La invasión comenzó, como antaño, desde la costa. Las luces traseras trazaban un hilo rojo sobre las rocas de la playa iluminándola, como si fuésemos un faro humano para barcos, una lengua de lava cayendo desde lo alto y correteando entre las piedras hasta llegar al mar. Me hubiese encantado ser alguno de los veleros anclados en la oscuridad para ver el gusano de luces que recorría de arriba abajo la ciudad.
Llegamos al momento de enfrentarnos a la gran fortaleza. Las luces sobre las murallas se extendían como largas y difuminadas pinceladas. Los cientos o miles de escalones, cortos y largos; de giros, pliegues y estrecheces hicieron el asalto duro y trabajoso. En la primera vuelta tenía la sensación de estar recorriendo todos los recovecos de la ciudad. En la segunda sentí soledad coronando los oscuros tejados del castillo. En la vida, como en el trail, a medida que avanza la carrera sueles quedarte un poco más sólo.
Y finalmente, la ciudad se dejó conquistar, por unos antes que por otros. La llegada al puerto fue una gran fiesta; habíamos conseguido completar con éxito la primera de las pruebas de aquellos tres días de carreras.
El sábado fue el momento para la larga distancia en el interior de la isla. Era una mañana de pocos colores, pero tres de ellos muy intensos. El primero el dorado reflejo del sol en el mar que veíamos mientras cresteábamos las colinas ibicencas. El puerto, con sus veleros, se insinuaba a lo lejos, detrás del verde de las numerosas montañas de pino mediterráneo. El rosa en forma de camiseta solía estar presente en cada cuesta, delante o detrás de mí hasta que a mitad de carrera tropecé y conseguí unos buenos galones en los hombros, magulladuras en las rodillas y raspazos en las manos, que me quedarían de recuerdo toda la semana.

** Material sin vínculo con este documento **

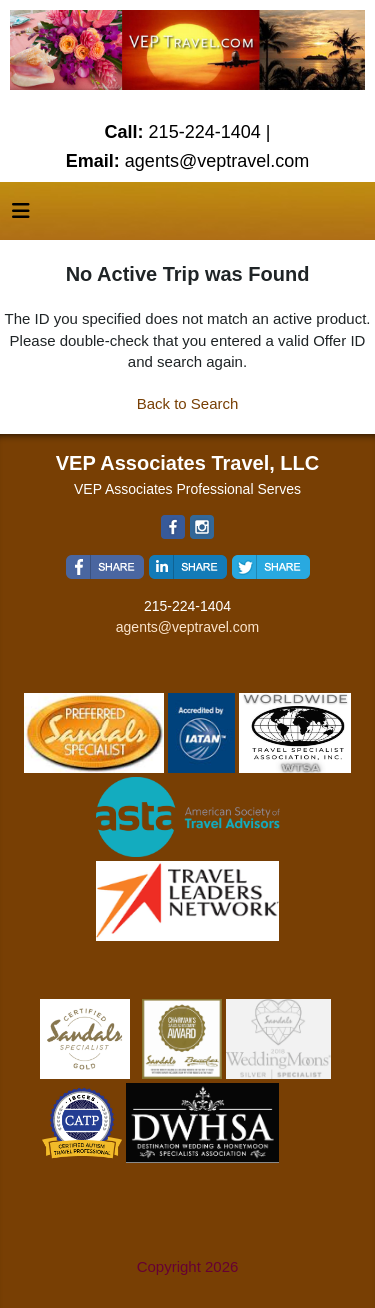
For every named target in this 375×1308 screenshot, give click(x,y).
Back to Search (188, 403)
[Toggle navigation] (21, 216)
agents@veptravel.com (187, 627)
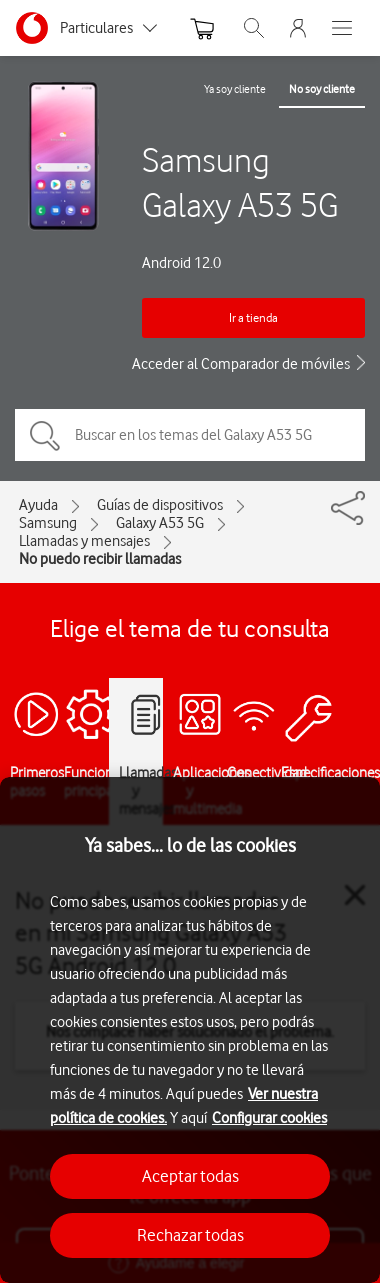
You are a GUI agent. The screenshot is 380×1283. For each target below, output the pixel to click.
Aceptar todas (190, 1176)
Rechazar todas (190, 1235)
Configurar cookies (269, 1118)
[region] (190, 1030)
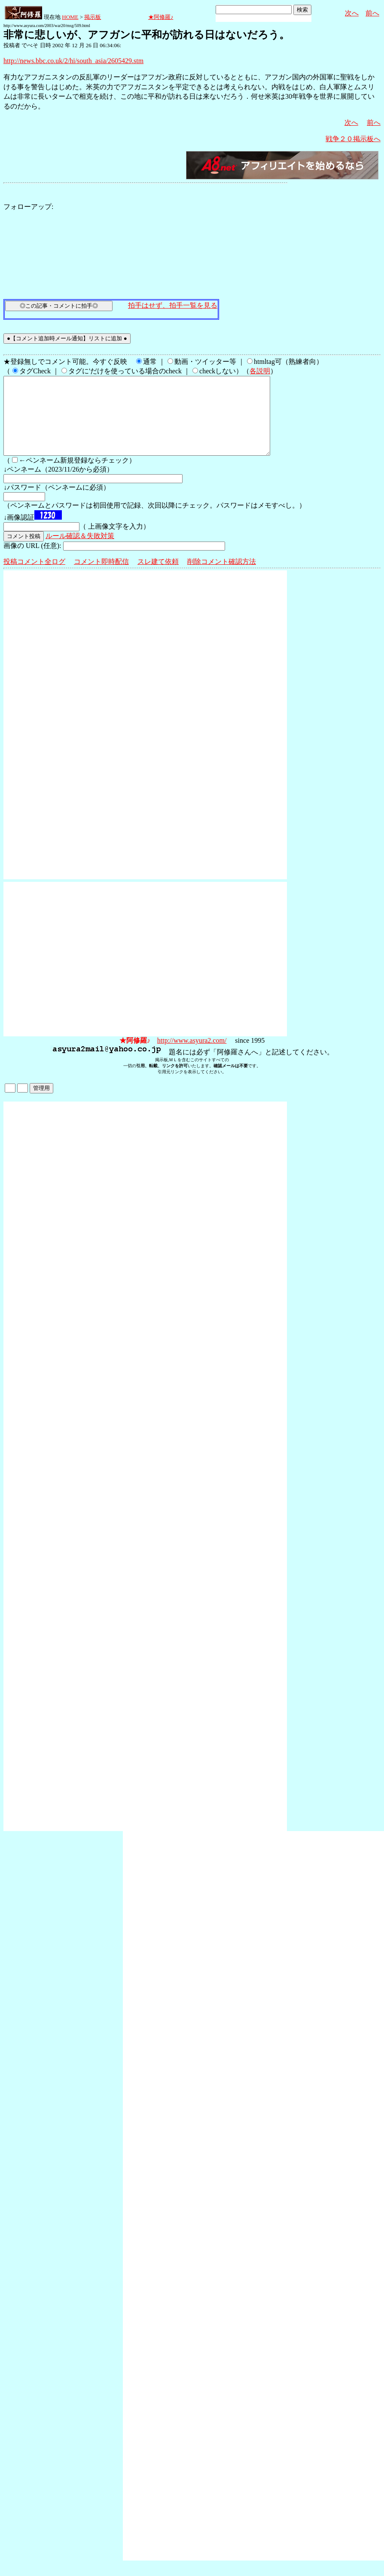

Mientras daba vueltas sobre mí mismo veía los verdes, los dorados y un rosa familiar, que se paró y me ayudó a terminar la carrera. Y de nuevo la amabilidad de la gente del trail.
Como otras las grandes contiendas, fue seguida de una tarde de celebración en la que se iban intercambiando las aguas por cervezas. Mientras todavía llegaban los corredores de la ultra, el #RockandRun inundaba de el pueblo cánticos, bailes y sonrisas. En la parte delantera del escenario, un padre jugaba con su hija a pegarle patadas a una lata de cerveza aplastada. Cuando se les escapó, el padre sacó otra lata, perfectamente aplanada del bolsillo de su chaqueta, la tiró al suelo y siguió jugando con ella. Fue una gran noche en San Josep de sa Talaia.

El último combate se libraba el domingo en el mar. Costeamos las calas de azul turquesa desde donde los veleros del puerto que vinieron a pasar el día observaban la procesión de los corredores. Mi intención inicial era correr solo, pero las carreras en pareja, como las carreras nocturnas, también hay que vivirlas para sentirlas. Desapareció la usual tranquilidad e introspección de encontrarme solo a mitad de camino que se cambió por un cálido acompañamiento, cuidado y apoyo en cada cuesta, en cada curva, en cada lábil canto del camino. Cambiaba el silencio del bosque por escuchar un “¿vas bien?”, cuando la respiración se agitaba; un “ya viene bajada”, cuando la subida parecía inacabable o un “ya queda poco”, cuando comenzaba a tropezar más de lo normal. Y subiendo unas escaleras, alguien gritó: “hoy es el día de la amistad” y así era correr en pareja: el de delante esperaba, velaba y se esforzaba por trazar un camino fácil para que el de atrás sólo tuviese que preocuparse de seguir el ritmo. Al más lento le tocaba pedirle a sus piernas más de lo que le solían ofrecerle y además hacerlo tratando de divertirse. Y como al final de una gran cruzada, se festeja que dos personas entrasen juntas y gloriosas a la meta después de haber conquistado una ciudad, de haber cresteado la cima y costeado el mar. Y aunque a veces nos creímos conquistadores, ese fin de semana nosotros fuimos los conquistados por la bella isla de Ibiza.